PWM induced immunoglobulin secretion was measured in multiple sclerosis patients during different phases of clinical disease activity. Relapsing-remitting multiple sclerosis patients in early relapse secreted less immunoglobulin than patients with prolonged relapse, suggesting that immune function varies with clinical disease activity. Testing the level of PWM induced immunoglobulin secretion in relapsing-remitting multiple sclerosis patients during the clinically stable phase suggested that those patients who secreted high levels of IgG in response to PWM were more likely to suffer a clinical relapse within 6 months than those patients who secreted a low amount.

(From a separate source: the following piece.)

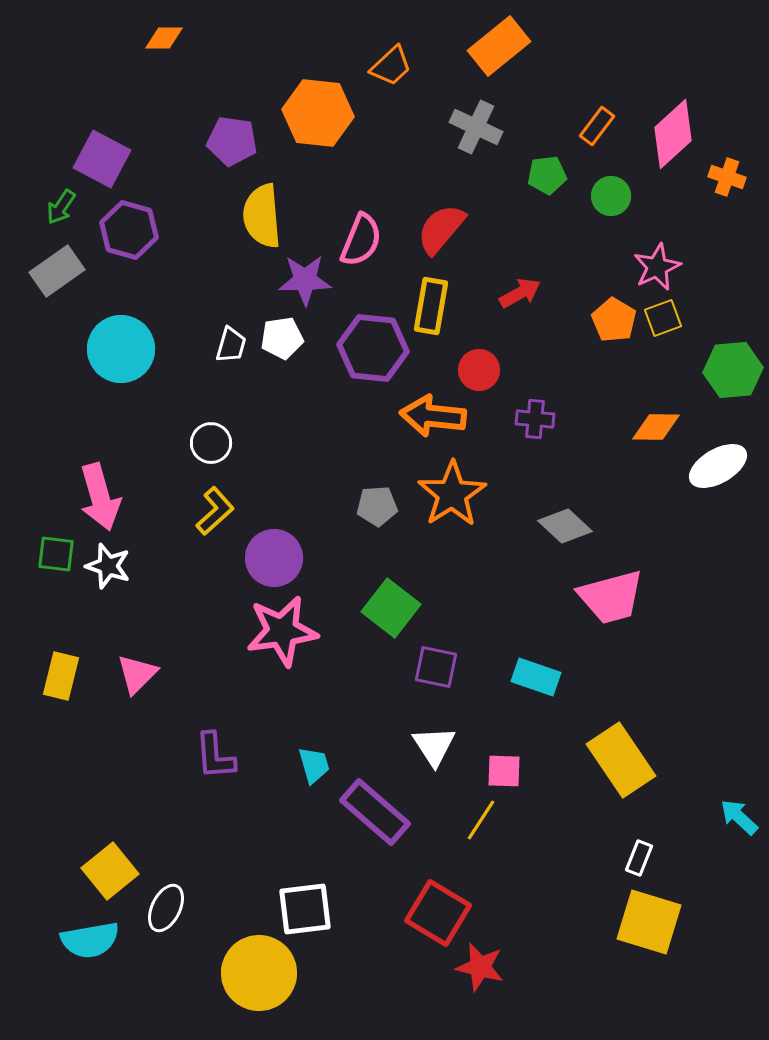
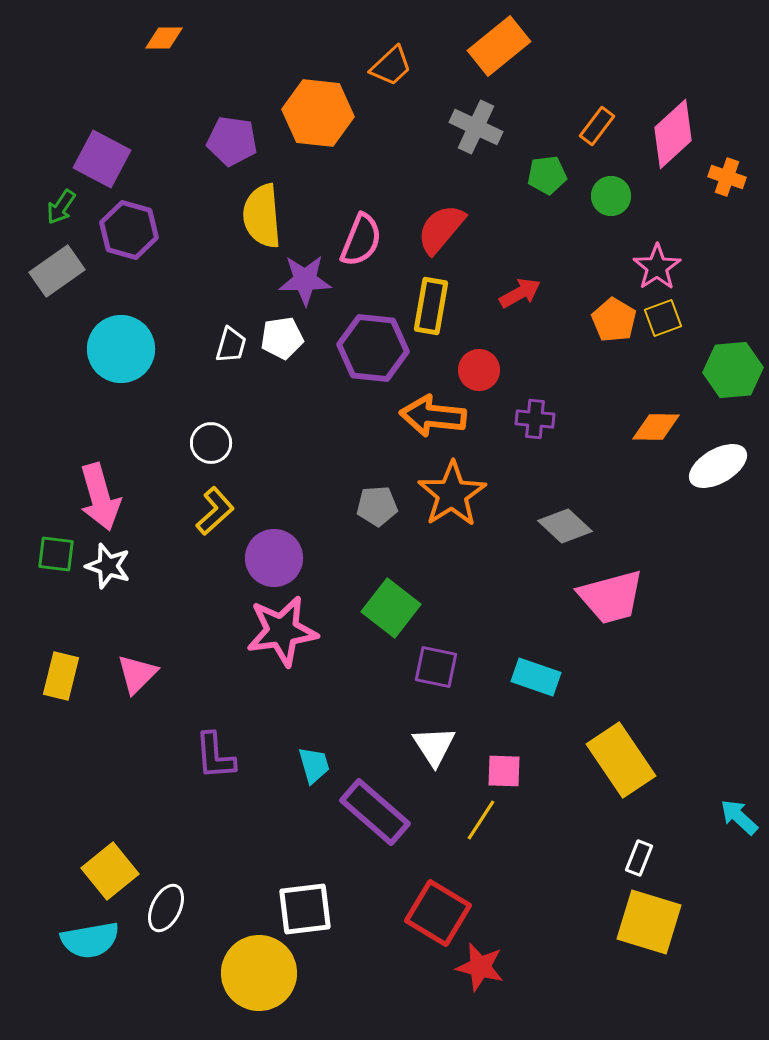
pink star at (657, 267): rotated 9 degrees counterclockwise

Chronic progressive multiple sclerosis patients secreted higher amounts of immunoglobulin in this assay than healthy control individuals. This group of multiple sclerosis patients also had; (i) reduced Concanavalin A (Con A) suppressor cell activity measured both by the ability to suppress a/ Con A induced proliferation and b/ PWM induced IgG secretion in heterologous cell cultures and; (ii) reduced percentages of T cells expressing T suppressor and T suppressor-inducer markers.
The treatment of chronic progressive multiple sclerosis patients in vivo with lymphoblastoid interferon resulted in a dramatic reduction in level of PWM induced immunoglobulin secretion without alteration in Concanavalin A induced suppression or in the percentages of T cells expressing subset specific markers.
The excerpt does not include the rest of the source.